Files
uni/year4/semester1/CT4100: Information Retrieval/assignments/assignment2/latex/CT4100-Assignment-2.tex

183 lines
16 KiB
TeX

%! TeX program = lualatex
\documentclass[a4paper]{article}
% packages
\usepackage{microtype} % Slightly tweak font spacing for aesthetics
\usepackage[english]{babel} % Language hyphenation and typographical rules
\usepackage[final, colorlinks = true, urlcolor = black, linkcolor = black]{hyperref}
\usepackage{changepage} % adjust margins on the fly
\usepackage{fontspec}
\setmainfont{EB Garamond}
\setmonofont[Scale=MatchLowercase]{Deja Vu Sans Mono}
% \usepackage{minted}
% \usemintedstyle{algol_nu}
% \usepackage{xcolor}
\usepackage{pgfplots}
\pgfplotsset{width=\textwidth,compat=1.9}
\usepackage{caption}
\newenvironment{code}{\captionsetup{type=listing}}{}
\captionsetup[listing]{skip=0pt}
\setlength{\abovecaptionskip}{5pt}
\setlength{\belowcaptionskip}{5pt}
\usepackage[yyyymmdd]{datetime}
\renewcommand{\dateseparator}{--}
\usepackage{titlesec}
% \titleformat{\section}{\LARGE\bfseries}{}{}{}[\titlerule]

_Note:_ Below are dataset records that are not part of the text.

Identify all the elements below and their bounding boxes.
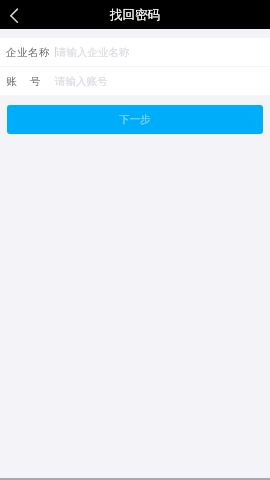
staticText: 企 (6, 46, 17, 59)
staticText: 下一步 (119, 113, 151, 126)
staticText: 号 (30, 75, 41, 88)
staticText: 请输入企业名称 (56, 46, 130, 59)
staticText: 名 (28, 46, 39, 59)
staticText: 找回密码 (0, 7, 270, 23)
button[interactable]: Back (0, 0, 29, 29)
staticText: 称 (39, 46, 48, 59)
staticText: 业 (17, 46, 28, 59)
button[interactable]: 下一步 (7, 105, 263, 134)
staticText: 请输入账号 (55, 75, 108, 88)
button[interactable]: 账 (6, 67, 270, 95)
button[interactable]: 企 (6, 38, 270, 66)
staticText: 账 (6, 75, 17, 88)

% \titleformat{\subsection}{\Large\bfseries}{}{0em}{}
% \titlespacing{\subsection}{0em}{-0.7em}{0em}
%
% \titleformat{\subsubsection}{\large\bfseries}{}{0em}{$\bullet$ }
% \titlespacing{\subsubsection}{1em}{-0.7em}{0em}
% margins
\addtolength{\hoffset}{-2.25cm}
\addtolength{\textwidth}{4.5cm}
\addtolength{\voffset}{-3.25cm}
\addtolength{\textheight}{5cm}
\setlength{\parskip}{0pt}
\setlength{\parindent}{0in}
% \setcounter{secnumdepth}{0}
\begin{document}
\hrule \medskip
\begin{minipage}{0.295\textwidth}
\raggedright
\footnotesize
\begin{tabular}{@{}l l} % Define a two-column table with left alignment
Name: & Andrew Hayes \\
Student ID: & 21321503 \\
\end{tabular}
\end{minipage}
\begin{minipage}{0.4\textwidth}
\centering
\vspace{0.4em}
\LARGE
\textsc{ct4100} \\
\end{minipage}
\begin{minipage}{0.295\textwidth}
\raggedleft
\footnotesize
\begin{tabular}{@{}l l} % Define a two-column table with left alignment
Name: & Cathal Lawlor \\
Student ID: & 21235456 \\
\end{tabular}
\end{minipage}
\smallskip
\hrule
\begin{center}
\normalsize
Assignment 2: Query Term Suggestion
\end{center}
\hrule
\section{Question 1}
Considering that we are given a query that a user submits to an information retrieval system, and the top $N$ documents that are returned as relevant by the system, and that we want to suggest query terms to add to the query, the types of suggested terms that would be useful to the user are terms that split the set of returned documents;
that is, we want to suggest terms to the user that narrow down their search.
This requirement also contains the implicit requirement of a \textit{diverse} set of suggested terms: there is little point in suggesting several terms with near-identical semantic meaning, e.g., ``car'', ``automobile'', ``vehicle'', as these will do little to narrow down and refine the set of returned documents.
Although there can be utility in suggesting similar or indeed synonymous terms to expand the set of returned documents to contain documents which have similar contents even if they don't contain the specific query terms used, we will be focusing here on shrinking or narrowing down the set of returned documents to enhance specificity and remove irrelevant documents.
\\\\
However, we must also consider that the terms we suggest must nonetheless be relevant to the query.
While we could maximise the diversity of the terms by just randomly selecting words from a dictionary, this would not be useful to the user for their specific search.
The key challenge here is to find terms which are maximally similar to the query terms, but are also maximally dissimilar from the other terms we are suggesting.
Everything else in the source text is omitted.